■ Activity
Repeat the data below in full. Pictures must not be part of the copy.

------ The records ------

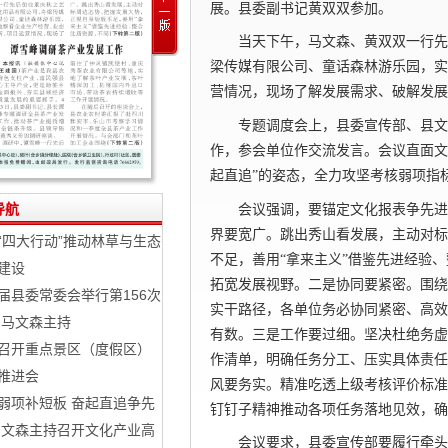
展。县委副书记黄双双参加。
当天下午，马文森、黄双双一行先
梁传媒有限公司、童话森林游乐园，实
营情况，现场了解发展需求、破解发展
专题调度会上，县委宣传部、县文
作，参会单位作交流发言。会议直面文
起直追”的姿态，全力攻坚考核弱项指
导航
会议强调，要锚定文化报表争先进
界要宽广。跳出秀山看发展，主动对标
“四大行动”推动林草与生态
不足，善用
“拿来主义”借鉴先进经验
建设
拓宽发展视野。二是协同要紧密。围绕
届县委常委会举行第156次
实干路径，各单位务必协同紧密、高效
 马文森主持
有数。三是工作要过细。坚决杜绝务虚
召开重点景区（度假区）
作清单，明确任务分工、压实具体责任
推进会
风要务实。精准吃透上级考核评价标准
弱项补短板 奋起直追争先
钉钉子精神推动各项任务落地见效，确
马文森主持召开文化产业高
会议要求，县委宣传部要履行牵头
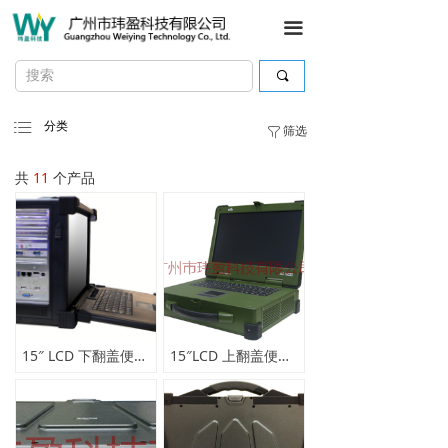
끀
끠
ꂇ
分类
筛选
ꁒ
共
11
个产品
15″ LCD 下翻盖便携式加固计算机JEC-1502
15″LCD 上翻盖便携式加固计算机JEC-1503D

------

■ Exercise answer
展。县委副书记黄双双参加。
当天下午，马文森、黄双双一行先
梁传媒有限公司、童话森林游乐园，实
营情况，现场了解发展需求、破解发展
专题调度会上，县委宣传部、县文
作，参会单位作交流发言。会议直面文
起直追”的姿态，全力攻坚考核弱项指
导航
会议强调，要锚定文化报表争先进
界要宽广。跳出秀山看发展，主动对标
“四大行动”推动林草与生态
不足，善用
“拿来主义”借鉴先进经验
建设
拓宽发展视野。二是协同要紧密。围绕
届县委常委会举行第156次
实干路径，各单位务必协同紧密、高效
 马文森主持
有数。三是工作要过细。坚决杜绝务虚
召开重点景区（度假区）
作清单，明确任务分工、压实具体责任
推进会
风要务实。精准吃透上级考核评价标准
弱项补短板 奋起直追争先
钉钉子精神推动各项任务落地见效，确
马文森主持召开文化产业高
会议要求，县委宣传部要履行牵头
끀
끠
ꂇ
分类
筛选
ꁒ
共
11
个产品
15″ LCD 下翻盖便携式加固计算机JEC-1502
15″LCD 上翻盖便携式加固计算机JEC-1503D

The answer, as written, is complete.